International Journal of Thermofluids (May 2024)
MHD mixed convection of nanofluid flow Ag- Mgo/water in a channel contain a rotational cylinder
Abstract
This investigation explores the mixed convection phenomenon of a hybrid nanofluid flowing within a Channel oriented horizontally featuring a triangular cavity attached to the lower channel wall. The cavity houses a rotating circular cylinder with a radius of R = 0.12. The fluid within the enclosure is a water-based nanofluid containing Ag-MgO nanoparticles.
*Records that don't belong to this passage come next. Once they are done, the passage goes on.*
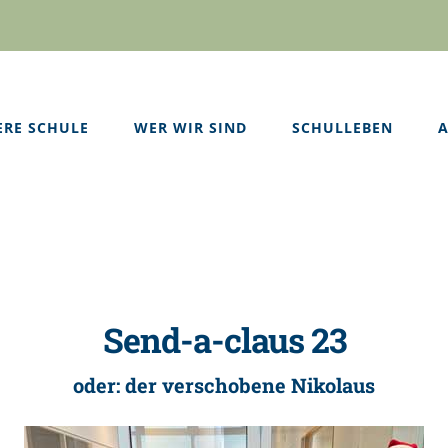
ERE SCHULE
WER WIR SIND
SCHULLEBEN
A
Send-a-claus 23
oder: der verschobene Nikolaus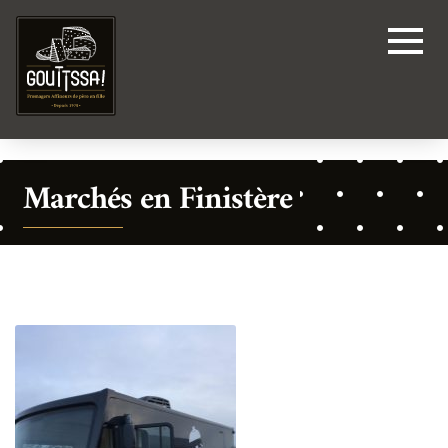
Marchés en Finistère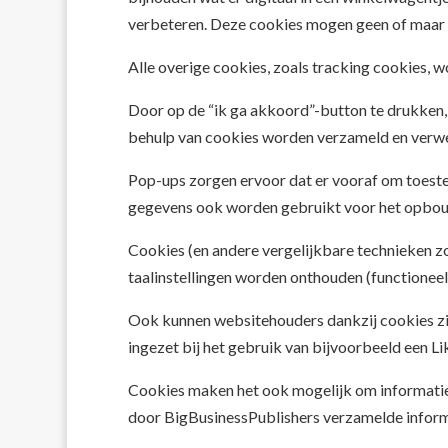
verbeteren. Deze cookies mogen geen of maar 
Alle overige cookies, zoals tracking cookies, 
Door op de “ik ga akkoord”-button te drukken,
behulp van cookies worden verzameld en verwe
Pop-ups zorgen ervoor dat er vooraf om toeste
gegevens ook worden gebruikt voor het opbou
Cookies (en andere vergelijkbare technieken zoa
taalinstellingen worden onthouden (functioneel
Ook kunnen websitehouders dankzij cookies zie
ingezet bij het gebruik van bijvoorbeeld een Li
Cookies maken het ook mogelijk om informatie 
door BigBusinessPublishers verzamelde informa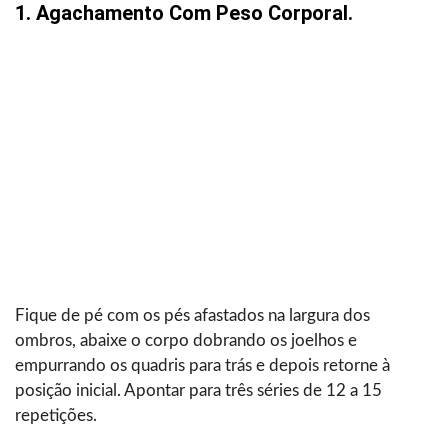
1. Agachamento Com Peso Corporal.
Fique de pé com os pés afastados na largura dos
ombros, abaixe o corpo dobrando os joelhos e
empurrando os quadris para trás e depois retorne à
posição inicial. Apontar para três séries de 12 a 15
repetições.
Two scenarios of combined natural and forced convection are examined: in Case 1, all channel walls, the left wall of the cavity, and the surface of the rotating cylinder are adiabatic, while the inclined wall of the cavity is isothermal. In Case 2, all channel walls, the ready wall of the cavity, and the surface of the rotating cylinder are adiabatic, except for the left wall of the cavity, which is isothermal. The dimensionless governing equations are solved under steady flow conditions for various physical parameters using a higher-order and stable Galerkin-based finite element method implemented through the software package FlexPDE. Key governing parameters such as Re number (falling within the amplitude of 10 to 100), Ri number (ranging from Ri = 0.1 to 30), and the location of cylinder rotation (Xo = 0.65 to 0.9) are simulated. The study presents results in terms of average Nusselt numbers and contour maps of streamlines and isotherms. It is observed that the average Nusselt number increases with higher Reynolds number, angular rotation speed, cylinder location, and Richardson number. Specifically, heating the inclined surface suggests that the optimal location for the rotating cylinder is Xo = 0.9, whereas if the left wall of the cavity is heated, the preferred location for the cylinder is Xo = 0.75. These findings are corroborated by comparing them with previous research, demonstrating significant agreement.